Pinellas County taxpayers will never know if Mike Grego is the absolutely best candidate to lead Pinellas County schools. The former Osceola County superintendent, by all accounts an effective educator and personable candidate with ties to the Tampa Bay area, appears to be a valid option for the job. But due to a poorly executed search and the School Board's abbreviated selection process, he became the only viable option rather than the best option in a competitive field. As a result, Grego will arrive in a weaker position for not having faced more public scrutiny or vetting, assuming he negotiates a contract with the district. That said, Grego has potential and it is in every taxpayer's interest that he succeeds.

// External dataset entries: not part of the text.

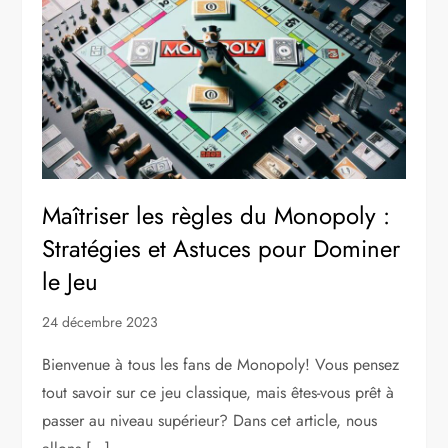
Maîtriser les règles du Monopoly :
Stratégies et Astuces pour Dominer
le Jeu
24 décembre 2023
Bienvenue à tous les fans de Monopoly! Vous pensez
tout savoir sur ce jeu classique, mais êtes-vous prêt à
passer au niveau supérieur? Dans cet article, nous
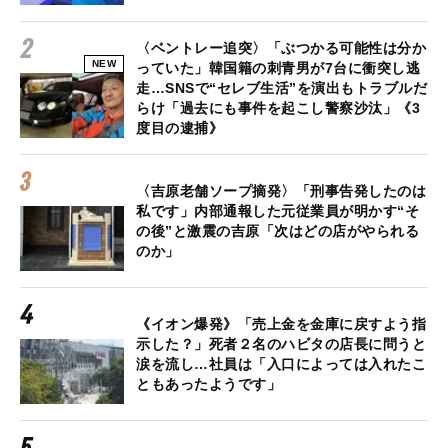
〈ベントレー追突〉「ぶつかる可能性は分か
NEW
っていた」韓国籍の刺青男が7台に衝突し逃
走…SNSで“セレブ生活”を演出もトラブルだ
らけ「過去にも事件を起こし警察沙汰」《3
度目の逮捕》
〈吉原老舗ソープ摘発〉「刑事告発したのは
私です」内部通報した元従業員が明かす“そ
の後”と激震の吉原「次はどの店がやられる
のか」
《イオン爆発》「売上金を金庫に戻すよう指
示した？」死者２名のハビタの店長に問うと
涙を流し…社員は「入口によっては入れたこ
ともあったようです」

The School Board took roughly 30 minutes Tuesday to decide that Grego was the only one of three finalists worthy of consideration of the job — a reasonable conclusion after last week's public candidate interviews but a potentially superficial one. More significantly, the board also decided he need not face any additional competition. The seven board members — two of whom face re-election challenges in November — decided unanimously to forgo a new search process, which some members had suggested after the on-the-cheap search had turned up a significantly shallower pool of experienced urban district leaders than other recent searches in Florida.
Two board members, Terry Krassner and Robin Wikle, said they changed their minds about the search results after one-on-one interviews with Grego. And now voters — whose only firsthand exposure to Grego was the board's stilted public interview last week — are left with no recourse but to trust that somehow the vetting was more rigorous in private. Among the questions the public should have heard the answer to firsthand was why Grego left his job as Osceola superintendent after clashing with that district's School Board chairman.
Still, Grego's resume provides some hope for Pinellas, a district that is shedding students and losing ground in closing the achievement gap between white and minority students compared with other urban districts. In the high-poverty Osceola district, he oversaw a double-digit increase in the graduation rate, shaved energy costs and reprioritized the budget to improve teacher pay. Before that he was an assistant superintendent of curriculum in Hillsborough County and a trusted lieutenant of the retiring superintendent, Earl Lennard. He was a finalist during the 2005 search process that led to MaryEllen Elia being named Hillsborough's superintendent.
Grego, whose late parents had lived in Pinellas, said in his public interview that he would not be satisfied until the district ranked among the nation's best. It would have been nice to know if Grego held a similar ranking as a candidate. Assuming he negotiates a contract, he will need to prove himself. And Pinellas residents will have to hold the School Board accountable for making such a hasty choice with so little public input.